A Gretna couple will present their experiences with raising a shaken baby to an international conference this weekend. Richard and Natalie Hadley wanted to share the perspective of what raising a disabled child does to everyone around that child.
Richard and Natalie Hadley will present “The Long Term Effects of Shaken Baby Syndrome and the Family” at the 12th International Conference on Shaken Baby Syndrome and Abusive Head Trauma in Boston on Oct. 1.
The National Center on Shaken Baby Syndrome invited the Hadleys to speak at the conference after contacting Richard Hadley about his documentary, “Rain,” which follows a year in the life of the Hadley’s son Ranier.
Ranier Hadley, now 17, was shaken by a home daycare provider at the age of 3 months. He suffered permanent brain damage that left him developmentally delayed, mentally impaired, partially paralyzed and partially blind.
“About 25 percent of shaken baby syndrome victims do not survive,” Richard Hadley said, citing statistics from the National Center. “The other 75 percent survive, the majority with permanent disabilities ranging from learning disabilities to a nearly vegetative state. The families of those survivors face all of the challenges of other families with disabled children, plus the complexities of legal actions.”

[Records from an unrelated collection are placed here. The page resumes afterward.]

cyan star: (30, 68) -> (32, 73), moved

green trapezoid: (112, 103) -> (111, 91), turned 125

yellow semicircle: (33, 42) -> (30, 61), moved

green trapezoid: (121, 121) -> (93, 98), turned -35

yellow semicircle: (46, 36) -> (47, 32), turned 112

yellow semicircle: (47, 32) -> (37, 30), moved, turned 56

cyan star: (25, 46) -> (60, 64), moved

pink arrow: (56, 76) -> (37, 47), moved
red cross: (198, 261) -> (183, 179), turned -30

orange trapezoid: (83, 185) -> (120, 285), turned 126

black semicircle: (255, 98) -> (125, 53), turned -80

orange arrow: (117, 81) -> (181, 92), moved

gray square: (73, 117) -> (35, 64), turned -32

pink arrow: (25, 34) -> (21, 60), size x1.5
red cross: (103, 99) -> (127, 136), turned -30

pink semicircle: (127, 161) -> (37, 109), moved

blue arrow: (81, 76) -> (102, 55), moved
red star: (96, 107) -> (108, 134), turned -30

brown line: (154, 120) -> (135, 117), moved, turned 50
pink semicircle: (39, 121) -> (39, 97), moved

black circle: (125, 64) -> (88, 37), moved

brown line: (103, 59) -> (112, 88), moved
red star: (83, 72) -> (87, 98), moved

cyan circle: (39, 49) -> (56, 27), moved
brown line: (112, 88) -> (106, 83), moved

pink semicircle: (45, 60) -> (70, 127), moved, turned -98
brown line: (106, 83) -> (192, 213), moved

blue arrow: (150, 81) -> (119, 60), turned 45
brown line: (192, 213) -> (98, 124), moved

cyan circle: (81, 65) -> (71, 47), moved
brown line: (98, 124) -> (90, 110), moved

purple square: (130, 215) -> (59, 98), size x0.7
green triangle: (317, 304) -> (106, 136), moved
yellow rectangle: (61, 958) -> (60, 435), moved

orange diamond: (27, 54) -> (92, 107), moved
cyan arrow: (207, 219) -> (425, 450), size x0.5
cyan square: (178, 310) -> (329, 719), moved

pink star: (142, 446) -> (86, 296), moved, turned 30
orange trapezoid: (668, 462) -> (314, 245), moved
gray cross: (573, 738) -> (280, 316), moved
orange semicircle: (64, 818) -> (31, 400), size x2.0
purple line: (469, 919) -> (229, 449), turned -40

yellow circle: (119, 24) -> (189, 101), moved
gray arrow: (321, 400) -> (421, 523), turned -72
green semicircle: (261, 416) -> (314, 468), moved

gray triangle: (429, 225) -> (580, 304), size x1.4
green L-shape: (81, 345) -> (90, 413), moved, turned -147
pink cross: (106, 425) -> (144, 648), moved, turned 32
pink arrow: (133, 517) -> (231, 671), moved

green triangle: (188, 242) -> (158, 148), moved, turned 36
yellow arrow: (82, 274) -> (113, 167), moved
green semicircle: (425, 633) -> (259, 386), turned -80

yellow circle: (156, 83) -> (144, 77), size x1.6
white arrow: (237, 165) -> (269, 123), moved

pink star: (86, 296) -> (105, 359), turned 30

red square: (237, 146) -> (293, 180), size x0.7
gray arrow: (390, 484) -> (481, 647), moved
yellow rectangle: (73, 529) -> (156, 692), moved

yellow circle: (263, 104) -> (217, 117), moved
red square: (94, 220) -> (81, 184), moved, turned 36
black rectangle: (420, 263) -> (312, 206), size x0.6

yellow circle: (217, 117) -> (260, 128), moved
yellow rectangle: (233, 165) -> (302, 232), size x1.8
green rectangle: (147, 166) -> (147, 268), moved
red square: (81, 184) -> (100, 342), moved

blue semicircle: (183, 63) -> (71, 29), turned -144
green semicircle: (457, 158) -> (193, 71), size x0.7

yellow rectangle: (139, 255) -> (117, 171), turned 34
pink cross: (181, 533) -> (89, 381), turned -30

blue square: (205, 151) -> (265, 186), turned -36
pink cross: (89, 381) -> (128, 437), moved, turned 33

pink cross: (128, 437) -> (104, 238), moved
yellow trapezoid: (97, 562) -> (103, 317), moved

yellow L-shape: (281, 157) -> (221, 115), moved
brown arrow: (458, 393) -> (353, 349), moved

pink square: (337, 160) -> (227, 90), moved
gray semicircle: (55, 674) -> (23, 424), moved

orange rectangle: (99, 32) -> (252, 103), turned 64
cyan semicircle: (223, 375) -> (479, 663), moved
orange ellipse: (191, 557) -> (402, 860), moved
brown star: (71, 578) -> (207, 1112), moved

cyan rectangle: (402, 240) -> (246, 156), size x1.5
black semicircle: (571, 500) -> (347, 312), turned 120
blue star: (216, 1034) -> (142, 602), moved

The documentary shows the impact of shaken baby syndrome on not only Ranier and his parents, but his siblings, grandparents, teachers, caregivers, doctors and school peers. The Hadleys’ presentation at the international conference, which runs Sept. 28-Oct. 1, will focus on the impact on the family.
The Hadleys co-founded Progressions Shaken Baby Syndrome Support Group to provide information and assistance to other victim’s families.
They speak several times a year at local area high schools, including Benson, Millard South, Millard West and Westside, about the dangers and prevention of shaken baby syndrome, reaching an estimated 300 students each year.
The Hadleys also appear in a shaken baby syndrome awareness and prevention video that Nebraska hospitals must show to parents of newborns before they leave the hospital.